Roman Ingarden (1893-1970). This Pole was one of the most prominent philosophers of the last century. He was a student of Hans-Georges Gadamer. Ingarden in Lviv survived the fascist occupation, continuing to work on his main work, "The Dispute about the Existence of the World." In this two-volume book, the philosopher talks about art. Aesthetics, ontology and epistemology became the basis of the philosopher's activity. Ingarden laid the foundations for a realistic phenomenology that is still relevant today. The philosopher also studied literature, cinema, the theory of knowledge. Ingarden translated philosophical works, including Kant's, into Polish, and taught a lot at universities.
Jean-Paul Sartre (1905-1980). This philosopher is very popular and loved in France. This is the brightest representative of atheistic existentialism. His positions were close to Marxism. At the same time, Sartre was also a writer, playwright, essayist and teacher. The concept of freedom lies at the heart of the work of philosophers. Sartre believed that it is an absolute concept, a person is simply condemned to be free. We ourselves must shape ourselves, being responsible for our actions. Sartre said: "Man is the future of man." The surrounding world has no sense, it is the person who changes it with his activity. The work of the philosopher "Being and Nothing" has become the most real Bible for young intellectuals.

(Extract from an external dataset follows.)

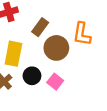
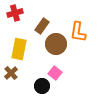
black circle: (32, 76) -> (42, 86), moved

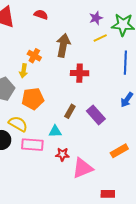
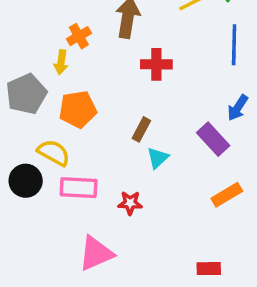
orange cross: (34, 56) -> (79, 36), turned 32
purple rectangle: (96, 115) -> (213, 139), moved
cyan triangle: (55, 131) -> (158, 158), moved, turned -40
pink triangle: (83, 168) -> (96, 253), moved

Sartre refused to accept the Nobel Prize for Literature, because he did not want to question his independence. The philosopher in his political activity has always defended the rights of a disadvantaged and humiliated person. When Sartre died, 50 thousand people gathered to accompany him on his last journey. Contemporaries believe that no other Frenchman gave the world as much as this philosopher.
Maurice Merleau-Ponty (1908-1961). This French philosopher at one time was a like-minded person of Sartre, being an adherent of existentialism and phenomenology. But then he moved away from communist views. The main ideas of Merleau-Ponty outlined in his work "Humanism and Terror". Researchers believe that it has features akin to fascist ideology. In the collection of his works, the author harshly criticizes the supporters of Marxism. The philosopher's worldview was influenced by Kant, Hegel, Nietzsche and Freud, he himself was fond of the ideas of Gestalt psychology. Building on the work of his predecessors and working on the unknown works of Edmund Husserl, Merleau-Ponty was able to create his own phenomenology of the body. This teaching says that the body is neither a pure being nor a natural thing. This is just a turning point between culture and nature, between self and alien. The body in his understanding is an integral "I", which is the subject of thinking, speech and freedom. The original philosophy of this Frenchman made him rethink traditional philosophical themes in a new way. It is no coincidence that he is considered one of the main thinkers of the twentieth century.